Is it capital income or labour income?
That people should become rich - richer - by deploying their capital doesn’t seem all that bad to us. The system is, after all, called capitalism. There are those who disagree of course. With that disagreement though comes the question of, well, are these people actually becoming rich through their deployment of capital, or through their labour?
The answer seeming to be that in many to most cases it’s labour:
Rising capital income has raised the possibility that the financial-capital rich may now dominate the ranks of America’s highest earners instead of the human-capital rich, but testing this has been challenging due to data issues around the classification of top-end business income. This paper analyzes deidentified administrative tax data, and estimates that for the typical top business owner about three-quarters of pass-through profits are returns to owner human capital rather than financial capital.

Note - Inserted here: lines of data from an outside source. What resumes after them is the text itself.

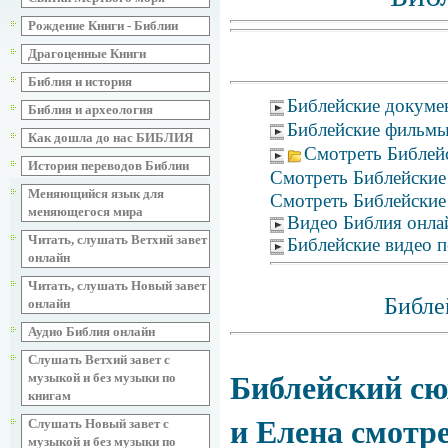
Рождение Книги - Библии
Драгоценные Книги
Библия и история
Библейские докуме
Библия и археология
Библейские фильмы
Как дошла до нас БИБЛИЯ
Смотреть Библейс
История переводов Библии
Смотреть Библейские 
Меняющийся язык для
Смотреть Библейские 
меняющегося мира
Видео Библия онла
Читать, слушать Ветхий завет
Библейские видео п
онлайн
Читать, слушать Новый завет
Библе
онлайн
Аудио Библия онлайн
Слушать Ветхий завет с
Библейский сюж
музыкой и без музыки по
книгам
и Елена смотр
Слушать Новый завет с
музыкой и без музыки по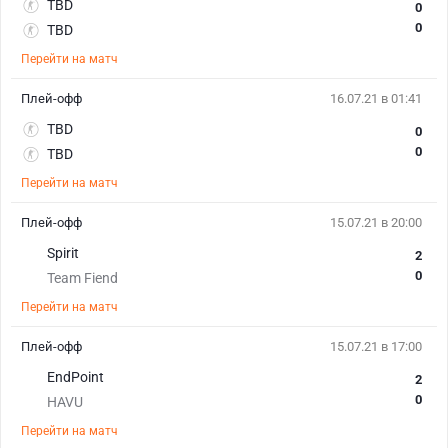
TBD
0
0
TBD
Перейти на матч
Плей-офф
16.07.21 в 01:41
TBD
0
0
TBD
Перейти на матч
Плей-офф
15.07.21 в 20:00
Spirit
2
0
Team Fiend
Перейти на матч
Плей-офф
15.07.21 в 17:00
EndPoint
2
0
HAVU
Перейти на матч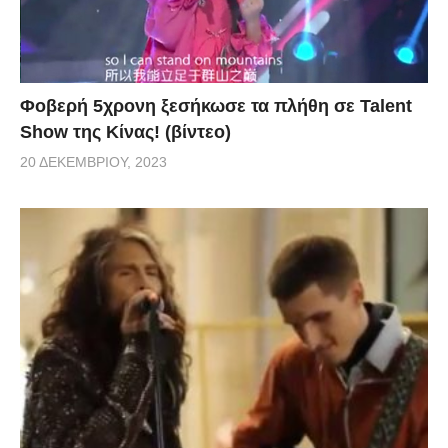
Φοβερή 5χρονη ξεσήκωσε τα πλήθη σε Talent
Show της Κίνας! (βίντεο)
20 ΔΕΚΕΜΒΡΊΟΥ, 2023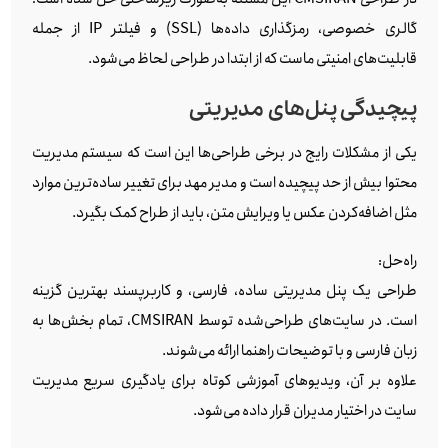
گالری خصوصی، رمزگذاری داده‌ها (SSL) و فیلتر IP از جمله
قابلیت‌های امنیتی ماست که از ابتدا در طراحی لحاظ می‌شود.
پیچیدگی پنل‌های مدیریتی
یکی از مشکلات رایج در برخی طراحی‌ها این است که سیستم مدیریت
محتوا بیش از حد پیچیده است و مدیر مهد برای تغییر ساده‌ترین موارد
مثل اضافه‌کردن عکس یا ویرایش متن، باید از طراح کمک بگیرد.
راه‌حل:
طراحی یک پنل مدیریتی ساده، فارسی، و کاربرپسند بهترین گزینه
است. در سایت‌های طراحی‌شده توسط CMSIRAN، تمام بخش‌ها به
زبان فارسی و با توضیحات راهنما ارائه می‌شوند.
علاوه بر آن، ویدیوهای آموزشی کوتاه برای یادگیری سریع مدیریت
سایت در اختیار مدیران قرار داده می‌شود.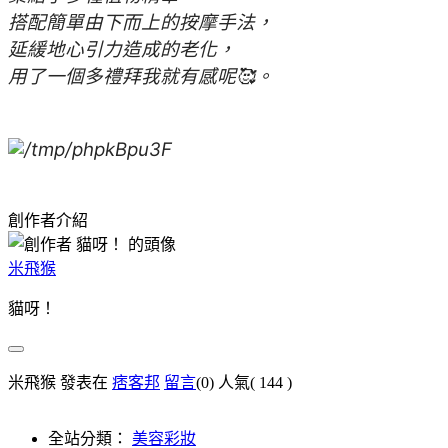
搭配簡單由下而上的按摩手法，
延緩地心引力造成的老化，
用了一個多禮拜我就有感呢🥰。
創作者介紹
米飛猴
貓呀！
米飛猴 發表在
痞客邦
留言
(0)
人氣(
144
)
全站分類：
美容彩妝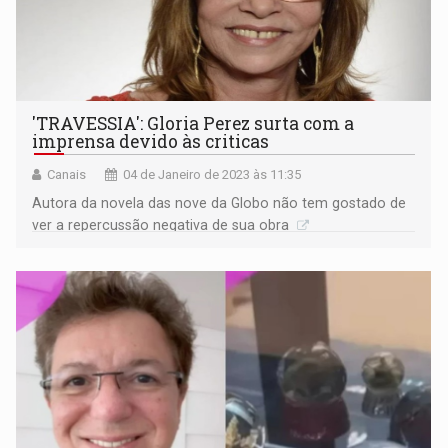
'TRAVESSIA': Gloria Perez surta com a
imprensa devido às criticas
Canais
04 de Janeiro de 2023 às 11:35
Autora da novela das nove da Globo não tem gostado de
ver a repercussão negativa de sua obra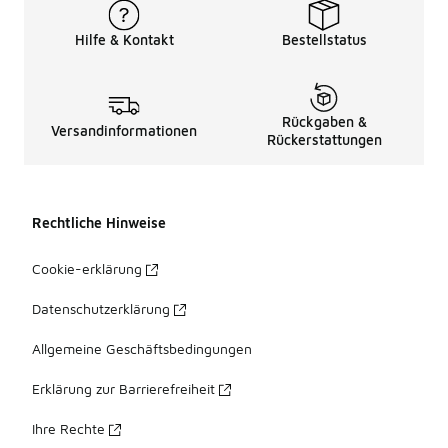
Hilfe & Kontakt
Bestellstatus
Rückgaben &
Versandinformationen
Rückerstattungen
Rechtliche Hinweise
Cookie-erklärung
Datenschutzerklärung
Allgemeine Geschäftsbedingungen
Erklärung zur Barrierefreiheit
Ihre Rechte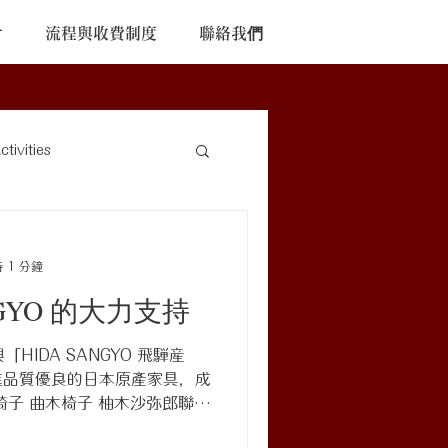
片
流程與收費制度
聯絡我們
ivities
 1 分鐘
NGYO 的大力支持
「HIDA SANGYO 飛騨産
進品質優良的日本原產家具，成
椅子 曲木椅子 柚木沙弥郎聯名
 SEOTO餐桌椅 這次 HIDA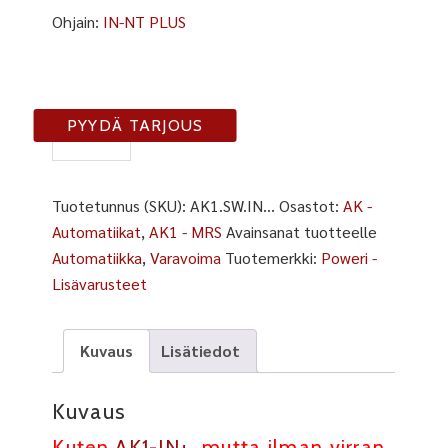
Ohjain:
IN-NT PLUS
AK1-
PYYDÄ TARJOUS
IN
määrä
Tuotetunnus (SKU):
AK1.SW.IN...
Osastot:
AK -
Automatiikat
,
AK1 - MRS
Avainsanat tuotteelle
Automatiikka
,
Varavoima
Tuotemerkki:
Poweri -
Lisävarusteet
Kuvaus
Lisätiedot
Kuvaus
Kuten
AK1-IN+
,
mutta ilman virran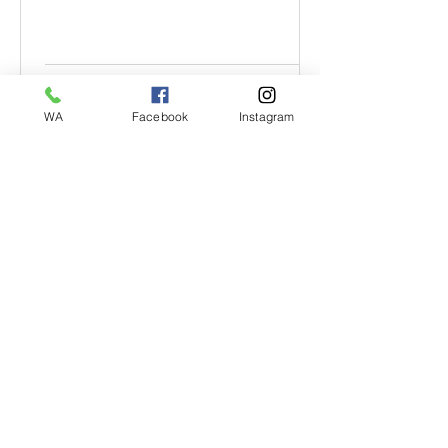
Sekolah Basis 2025
WA
Facebook
Instagram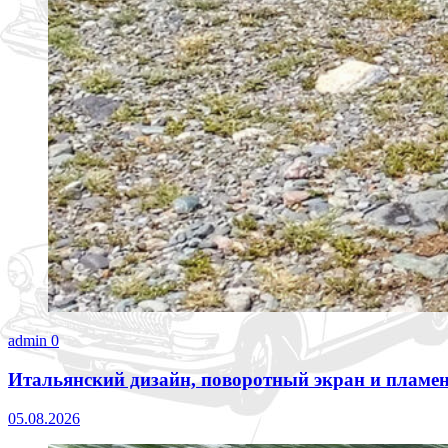
admin
0
Итальянский дизайн, поворотный экран и пламен
05.08.2026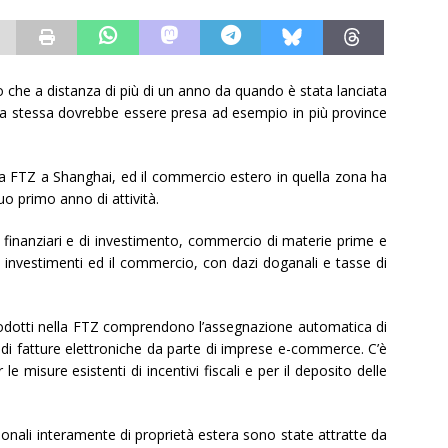
to che a distanza di più di un anno da quando è stata lanciata
 la stessa dovrebbe essere presa ad esempio in più province
lla FTZ a Shanghai, ed il commercio estero in quella zona ha
o primo anno di attività.
 finanziari e di investimento, commercio di materie prime e
r gli investimenti ed il commercio, con dazi doganali e tasse di
ntrodotti nella FTZ comprendono l’assegnazione automatica di
zo di fatture elettroniche da parte di imprese e-commerce. C’è
le misure esistenti di incentivi fiscali e per il deposito delle
azionali interamente di proprietà estera sono state attratte da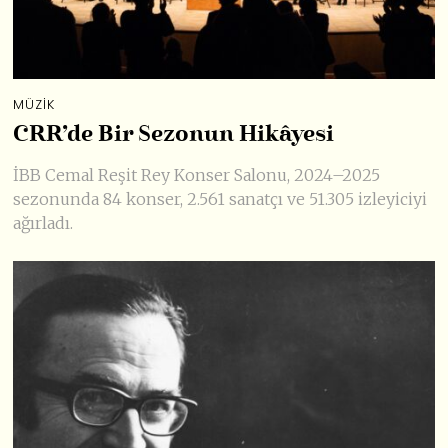
MÜZIK
CRR’de Bir Sezonun Hikâyesi
İBB Cemal Reşit Rey Konser Salonu, 2024–2025
sezonunda 84 konser, 2.561 sanatçı ve 51.305 izleyiciyi
ağırladı.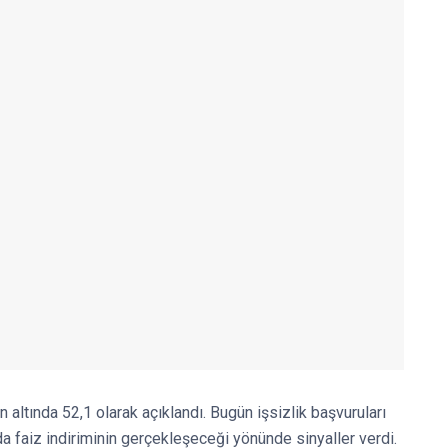
 altında 52,1 olarak açıklandı. Bugün işsizlik başvuruları
a faiz indiriminin gerçekleşeceği yönünde sinyaller verdi.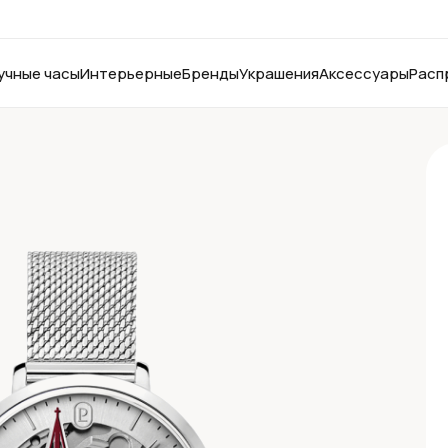
учные часы
Интерьерные
Бренды
Украшения
Аксессуары
Расп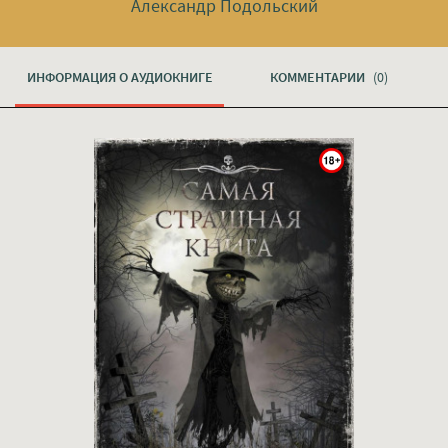
Александр Подольский
ИНФОРМАЦИЯ О АУДИОКНИГЕ
КОММЕНТАРИИ
(0)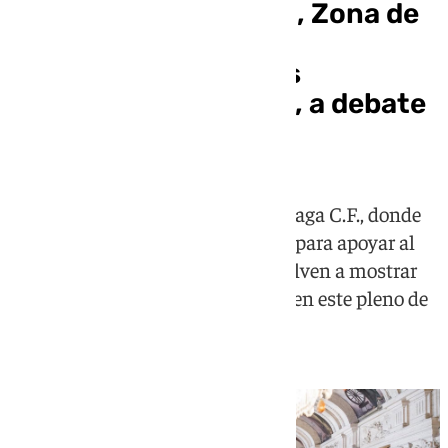
La crisis habitacional, Zona de
Bajas Emisiones y la
convocatoria de unas
elecciones generales, a debate
en el pleno de Málaga
Pasadas las celebraciones del Málaga C.F., donde
los diferentes partidos se unieron para apoyar al
club en su ascenso a Primera, vuelven a mostrar
su confrontación y discrepancias en este pleno de
junio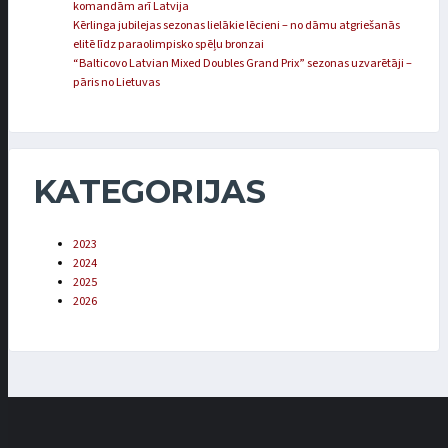
komandām arī Latvija
Kērlinga jubilejas sezonas lielākie lēcieni – no dāmu atgriešanās
elitē līdz paraolimpisko spēļu bronzai
“Balticovo Latvian Mixed Doubles Grand Prix” sezonas uzvarētāji –
pāris no Lietuvas
KATEGORIJAS
2023
2024
2025
2026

The typical top earner, it seems, is still human-capital rich.
Is Jeff Bezos rich because Amazon always was going to conquer all merely by existing or has Amazon conquered because of Jeff Bezos? Given the number of people who have tried to conquer the retail world we have to assume that Bezos and his labour have at least something to do with it.
This, of course, having substantial impacts upon what tax policy should be. We don’t want to insist, through high tax rates, that these very productive people can’t be bothered to go to work after all. A world in which it is the entrepreneurs who are piling up the pilf and gelt is substantially different from one in which the capitalists are that is.